Sim has a PGA TOUR medical extension for next year, which gives him five tournaments to earn $385,000. The Australian must match the money earned this year by Mathias Gronberg, whose at $785,000 was 125th on the money list, the last position allowing a player to keep his card for 2008.
'Probably my first tournament will be Pebble Beach, virtually mid-February,' Sim said. 'When my time comes up, I've got to play well.'
Parry, who played in Japan this year after a lengthy career on the PGA TOUR, said he putted well, but still missed three putts from under 4 feet.

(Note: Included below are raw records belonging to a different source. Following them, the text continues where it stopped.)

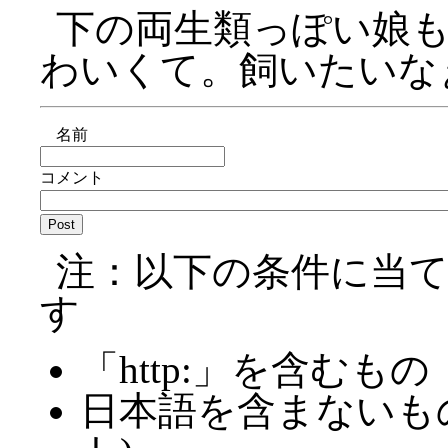
下の両生類っぽい娘
わいくて。飼いたいな
名前
コメント
注：以下の条件に当
す
「http:」を含むもの
日本語を含まないも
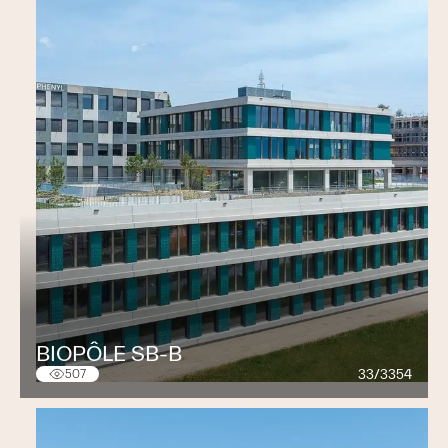
BIOPÔLE SB-B
33/3354
507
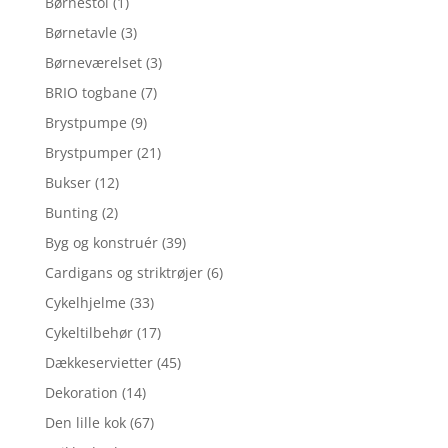
Børnestol
(1)
Børnetavle
(3)
Børneværelset
(3)
BRIO togbane
(7)
Brystpumpe
(9)
Brystpumper
(21)
Bukser
(12)
Bunting
(2)
Byg og konstruér
(39)
Cardigans og striktrøjer
(6)
Cykelhjelme
(33)
Cykeltilbehør
(17)
Dækkeservietter
(45)
Dekoration
(14)
Den lille kok
(67)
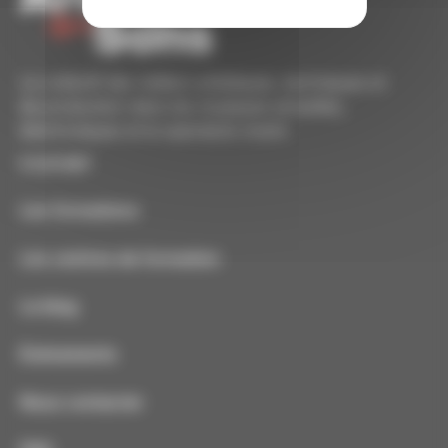
Le collectif des métiers artistiques, techniques et
de production dans les musiques actuelles,
électroniques et le spectacle vivant.
Le projet
Les formations
Les centres de formation
Le blog
Événements
Nous contacter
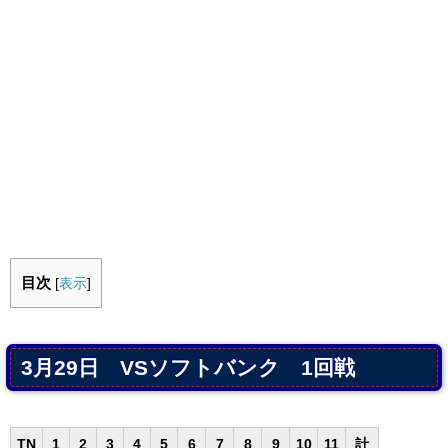
目次
[
表示
]
3月29日 VSソフトバンク 1回戦
TN
1
2
3
4
5
6
7
8
9
10
11
計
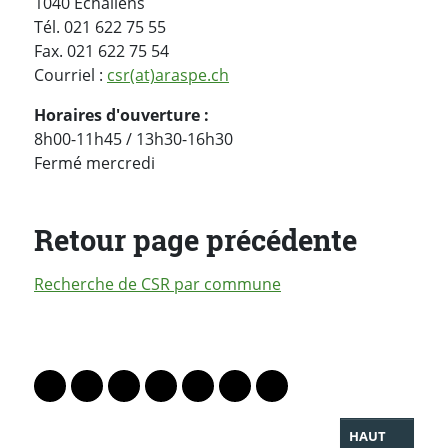
1040 Echallens
Tél. 021 622 75 55
Fax. 021 622 75 54
Courriel :
csr(at)araspe.ch
Horaires d'ouverture :
8h00-11h45 / 13h30-16h30
Fermé mercredi
Retour page précédente
Recherche de CSR par commune
PARTAGER LA PAGE
Lien vers le profil Mastodon
Lien vers le profil Bluesky
Lien vers le profil Instagram
Lien vers le profil Linkedin
Lien vers le profil Facebook
Lien vers le profil Twitter
Partager par WhatsAp
HAUT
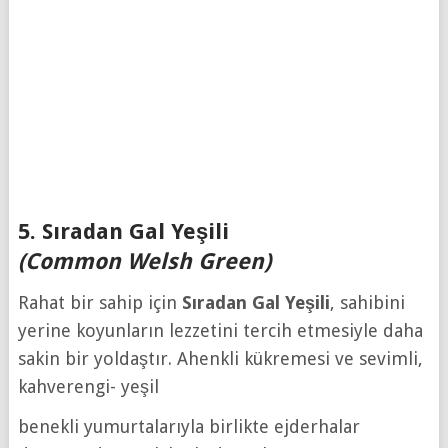
5. Sıradan Gal Yeşili
(Common Welsh Green)
Rahat bir sahip için
Sıradan
Gal
Yeşili
, sahibini
yerine koyunların lezzetini tercih etmesiyle daha
sakin bir yoldaştır. Ahenkli kükremesi ve sevimli,
kahverengi- yeşil
benekli yumurtalarıyla birlikte ejderhalar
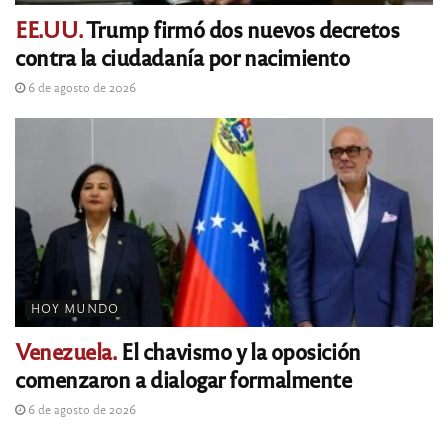
EE.UU.
Trump firmó dos nuevos decretos
contra la ciudadanía por nacimiento
6 de agosto de 2026
HOY MUNDO
Venezuela.
El chavismo y la oposición
comenzaron a dialogar formalmente
6 de agosto de 2026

'The greens were pretty hard today, not really holding, which is unusual for this course,' Parry said. 'I'd like the wind to pick up and knock a few guys out of contention.'
Holmes was married last week. His wife, Sara, followed him around the course Thursday. The American only pulled out his driver three times, including on the par-5 15th, which he eagled.
'A cut driver down the bottom of the hill, 8-iron to about 15 feet, and ran it right over the edge for eagle,' Holmes said.
He said it's not necessary for him to hit his driver frequently here.
'The course kind of puts everybody in the same spot,' Holmes said. 'It takes a bit of (my) advantage away, but I'll still go out and play well.'
Another American, Ryan Moore, was in contention before taking a 9 on the par-five 12th, going from 5 under on the day to 1 under.
Moore's tee shot went into heavy rough, forcing him to take a penalty stroke for an unplayable lie. But he hacked out twice more from the same area, missed the green with his sixth shot and two-putted for a quadruple bogey.